DataEval provides two complementary monitoring capabilities: drift detection operates at the population level; out-of-distribution (OOD) detection operates at the per-sample level. Both are necessary; neither is sufficient alone.

Has the distribution of my operational data shifted away from my training data?¶

Start with the Distribution Shift concept page to choose the right detector for your data characteristics:

If your data…	Use
Has continuous, well-behaved distributions	`DriftKS` (Kolmogorov-Smirnov)
Has small sample sizes	`DriftMMD` (Maximum Mean Discrepancy)
Has heavy tails or is non-parametric	`DriftBWS` (Baumgartner-Weiss-Schindler)
Has labeled outputs you can evaluate against	`DriftUncertainty`
Needs a flexible, model-based test	`DriftDomainClassifier`
Uses pre-computed embeddings; needs lightweight detection	`DriftKNeighbors` (K-nearest neighbor)
Needs reconstruction-based detection or streaming support	`DriftReconstruction`

See the monitor shift tutorial.

How far has my operational data shifted from training, quantitatively?¶

Use divergence() to compute HP divergence — a continuous score between 0 and 1. Drift detectors tell you whether a shift occurred; divergence tells you how much. Tracking divergence over time reveals gradual drift that may never trigger a single-batch test but is nonetheless eroding the relevance of the training distribution. See the Divergence concept page and the measure divergence how-to guide.

Are there individual samples in my operational data that fall outside the training distribution?¶

Use DataEval’s out-of-distribution (OOD) detection to flag inputs that are anomalous relative to what the model was trained on. Three approaches are available:

Approach	Best for
`OODReconstruction`	Structural defects; when feature-level localization is needed
`OODKNeighbors`	Fast deployment; strong pre-trained embeddings available
`OODDomainClassifier`	Semantic anomalies; complex feature interactions

See the Distribution Shift concept page and the identify OOD samples tutorial.

Are sensor inputs degrading in quality during operation?¶

Use compute_stats() on incoming data to track per-image quality metrics over time.
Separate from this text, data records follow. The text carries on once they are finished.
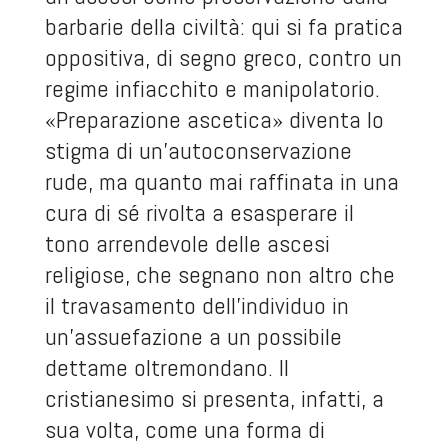
barbarie della civiltà: qui si fa pratica
oppositiva, di segno greco, contro un
regime infiacchito e manipolatorio.
«Preparazione ascetica» diventa lo
stigma di un’autoconservazione
rude, ma quanto mai raffinata in una
cura di sé rivolta a esasperare il
tono arrendevole delle ascesi
religiose, che segnano non altro che
il travasamento dell’individuo in
un’assuefazione a un possibile
dettame oltremondano. Il
cristianesimo si presenta, infatti, a
sua volta, come una forma di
Systematic shifts in brightness, contrast, or sharpness distributions indicate sensor degradation or environmental change before they manifest as model performance drops.

I’m not sure where to start¶

If you are new to DataEval, start with the data cleaning tutorial. It walks through the most common first-pass analysis tasks — duplicates, outliers, and image quality — and gives you a working foundation before moving on to bias analysis, performance limits, or drift detection.

Once you have results, the Acting on Results concept page explains what each category of output means and what actions it supports.